David Cobb, owner of Cobb-AZ Electric, said it is just as well, because customers “never” even ask about them anymore.
CFLs to the rescue?
The CFL was the first bulb to replace the old ones, and still is commonplace.
“I don’t care for those at all,” Cobb said.
CFLs contain mercury — a toxic metal that can get into water supplies and poison people — so they must be recycled properly.
Many CFLs don’t work on a dimmer, so they’re not compatible with dimmable fixtures in homes.
If they’re cold, they can take up to 30 seconds to warm up to full intensity.
They’re not “bulb shaped,” which mean they may not fit into older lamps, either aesthetically or physically.
They also cost more, and, although the price has dropped, they’re still not the $1 bulb of a decade ago.
Miller said a major complaint is that “they don’t last as long as they’re supposed to. Of course, that would depend on how much you use them, but even then, they’re not lasting as long as they thought they would.”
And the worst CFL characteristic, for a lot of people: their light has a cooler “color temperature” than incandescent light. It appears bluer to the human eye than that of the bulbs they replaced.
LEDs may win the day
The third type of lighting technology has as its heritage the digital watches of the 1970s, with their glowing red displays.
Today’s light-emitting diodes (LEDs) would seem to be the perfect replacement for the old light bulbs: they’re very energy efficient and can be adjusted to nearly any color, cool or warm. No mercury. And they don’t need to warm up.
They last a long time, too, Cobb said. “LEDs will outlive you.”

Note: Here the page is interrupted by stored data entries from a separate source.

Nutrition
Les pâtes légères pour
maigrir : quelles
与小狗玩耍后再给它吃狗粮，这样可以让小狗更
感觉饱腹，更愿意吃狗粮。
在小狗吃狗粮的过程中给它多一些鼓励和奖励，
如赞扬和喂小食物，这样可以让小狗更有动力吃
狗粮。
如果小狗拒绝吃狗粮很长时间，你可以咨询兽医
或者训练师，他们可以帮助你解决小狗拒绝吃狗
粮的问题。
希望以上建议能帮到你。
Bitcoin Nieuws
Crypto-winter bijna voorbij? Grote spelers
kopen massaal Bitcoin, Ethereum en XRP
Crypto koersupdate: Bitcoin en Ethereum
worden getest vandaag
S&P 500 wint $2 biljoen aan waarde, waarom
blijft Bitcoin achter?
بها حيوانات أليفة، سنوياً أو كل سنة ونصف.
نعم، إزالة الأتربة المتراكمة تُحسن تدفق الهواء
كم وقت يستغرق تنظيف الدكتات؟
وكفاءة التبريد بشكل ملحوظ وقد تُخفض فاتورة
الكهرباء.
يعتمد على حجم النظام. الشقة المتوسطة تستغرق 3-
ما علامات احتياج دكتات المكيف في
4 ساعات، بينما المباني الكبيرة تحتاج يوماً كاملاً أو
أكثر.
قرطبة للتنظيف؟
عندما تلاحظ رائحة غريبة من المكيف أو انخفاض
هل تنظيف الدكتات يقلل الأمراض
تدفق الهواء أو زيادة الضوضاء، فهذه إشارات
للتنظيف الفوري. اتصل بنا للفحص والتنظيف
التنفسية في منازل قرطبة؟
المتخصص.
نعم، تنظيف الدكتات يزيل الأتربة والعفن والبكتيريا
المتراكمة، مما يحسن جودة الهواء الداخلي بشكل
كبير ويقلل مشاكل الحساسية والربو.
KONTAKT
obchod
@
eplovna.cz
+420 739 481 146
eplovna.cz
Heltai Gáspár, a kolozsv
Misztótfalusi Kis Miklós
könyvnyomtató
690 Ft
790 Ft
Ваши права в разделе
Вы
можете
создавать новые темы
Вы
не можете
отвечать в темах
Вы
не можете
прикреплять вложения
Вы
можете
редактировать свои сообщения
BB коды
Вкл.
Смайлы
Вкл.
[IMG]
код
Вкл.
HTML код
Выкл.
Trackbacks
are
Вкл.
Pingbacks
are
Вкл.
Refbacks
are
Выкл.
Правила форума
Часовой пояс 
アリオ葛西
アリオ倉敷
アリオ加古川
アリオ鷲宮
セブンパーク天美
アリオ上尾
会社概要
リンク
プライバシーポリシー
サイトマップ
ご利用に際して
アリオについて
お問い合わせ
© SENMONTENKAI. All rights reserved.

But LEDs are expensive. Even though they’ve dropped in price over the last few years, LEDs are about seven times more expensive than a comparable incandescent bulb – and two or three times costlier than CFLs.
Miller said, “They will last a lot longer (than CFLs or old-style bulbs) … they claim 40,000 hours. That’s (for) the top-of-the-line."
Cobb said that, after he installed LEDs at Sacred Heart Church in Prescott, a job that included the parking lot lights, “they were able to save $60,000 a year on their electric bill.”
LEDs are even made to resemble actual bulb-shaped bulbs, or come in a pre-built recessed fixture that might be used in a bathroom.
“We’re putting in two or three hundred of them a week,” Cobb said. “LED has caught up with everybody else and they’re going to take over, if they haven’t already.”
Editor’s Note – The original version of this story contained some incorrect power usage numbers. The amount of electricity bulbs use, no matter the kind, is measured by watts divided by volts, equaling the number of amps it will draw. In the US, volts are 110; the watts of the bulb divided by volts shows how many amps – the amount of electricity it will use. For instance, old 60-watt bulbs (60/110) draw 0.54 amps. How efficient CFLs or LEDs are depends on the same formula. The packaging shows this as well.